Summertime Diversions

  • The book sale is over. We’ve packed up the unsold volumes. And we’re ready to begin buying again! Two members of the family are off to the local second-hand book room this very afternoon. There’s a nifty set of Susan Cooper’s fantasies for children, The Dark is Rising. Boxed. In good condition. There’s a set of stories about King Arthur by Rosemary Sutcliffe. Three volumes. Good condition. Every household should have them and I’m sure ours once did.
  • Two new books have arrived from Key Porter, via Amazon. One is by Barry Cooper. Brian Lee Crowley’s book about Canada is out. It’s called, Fearful Symmetry. The gall of the man! You need a lot of chutspah to use that title! And where I may ask is Janet’s copy! Promised, but not yet here.
  • We watch the television series Lost in Austen. It’s grand. It’s so clever.

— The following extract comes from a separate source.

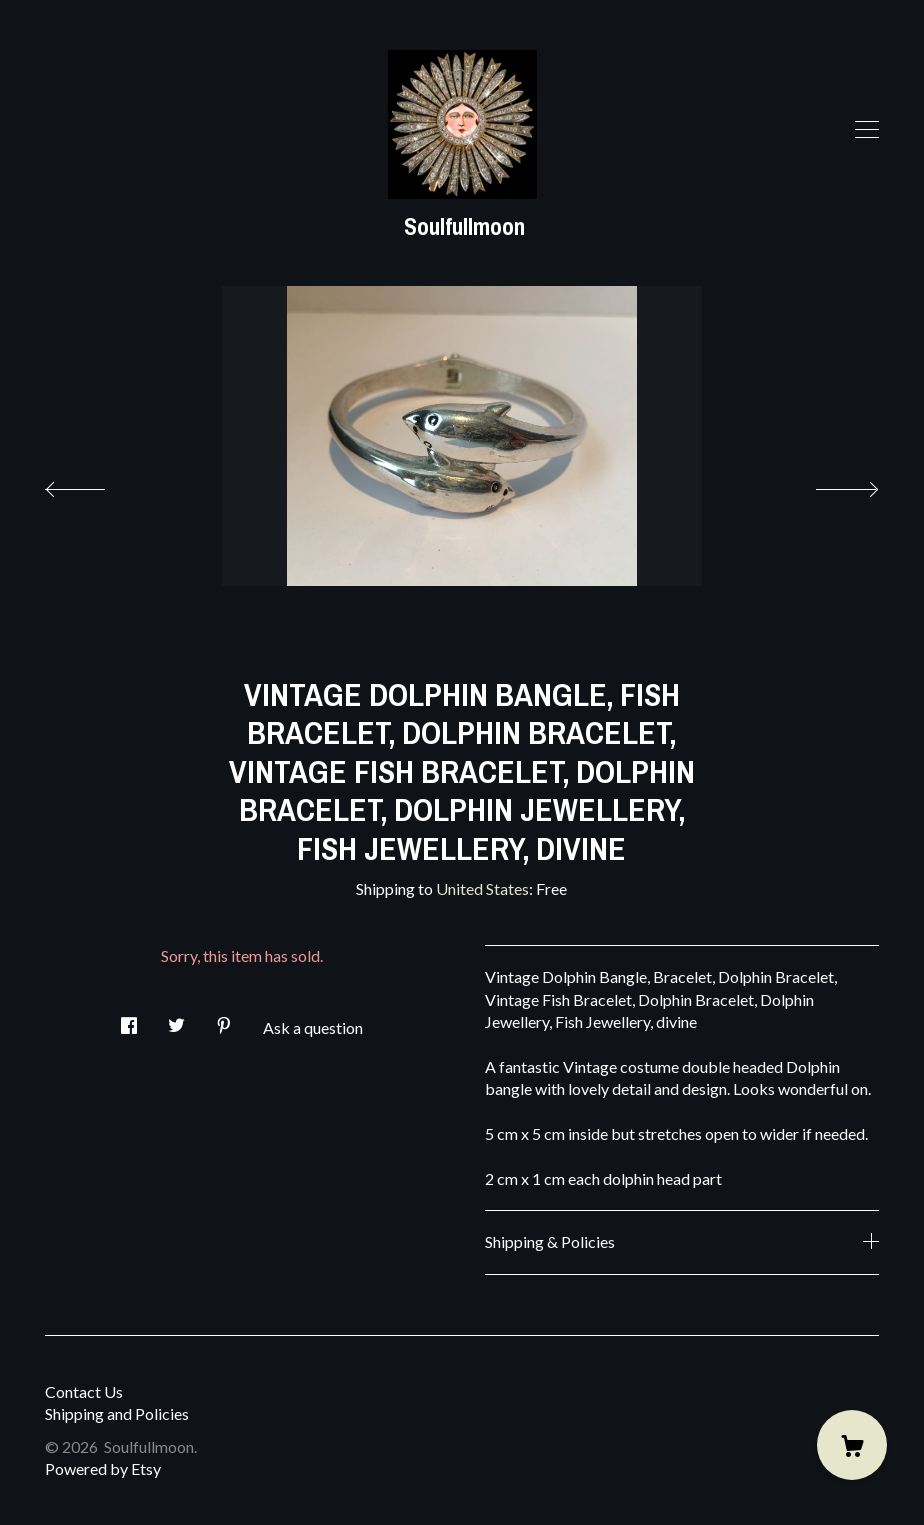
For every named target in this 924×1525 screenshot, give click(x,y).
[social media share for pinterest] (224, 1019)
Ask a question (313, 1027)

We had a video and could see all the episodes in an evening. We’ll watch it again. Elizabeth Bennett and Amanda Price swap places. Price is a young woman from 2009 who has been reading Pride and Prejudice since she was fourteen. (I’m not going to give the story away but wait till you see Mr. Darcy in twenty-first century London!
  • Political philosophy alert: The script is larded with references to Jean Jacques Rousseau. Did Austen read Rousseau? Yes. Google assures me that Rousseau’s Emile, and La Nouvelle Héloise were read, sometimes in French, often in translation, by all the young ladies of Austen’s period who had literary pretensions.
  • Now think of two aging professors watching this delicious show. What’s going through their minds? Course outlines, book lists, essay questions. Is it a one-term course? The central question is this: does reading fiction fit a person for the moral life? Or does it pervert you by inculcating impossibly utopian ideas about society and man? In the Emile, Sophie, the darling and carefully reared young woman intended for Emile, is forbidden to read novels. But she does. Ha! Ha! She reads Bishop Fénelon’s Télémaque and falls in love with the young hero; no modern man can compare. Her soul swells with longing. Who would have thought that a bishop could write a corrupting novel? (It’s about the adventures of Odyssey’s son, searching for his father in the company of his tutor, the goddess Athena in disguise).
  • We’re like elderly battle-trained horses that hear the war trumpets. We’ll teach the Emile, certainly. Book V, at any rate. Mary Wollstonecraft’s defence of Rousseau in The Rights of Women? Fénelon on women’s education? In alternate years, perhaps. Pride and Prejudice. Lost in Austen. The Télémaque, of course. But then I remember that I put my copy of Télémaque, en français, in the book sale. And it sold.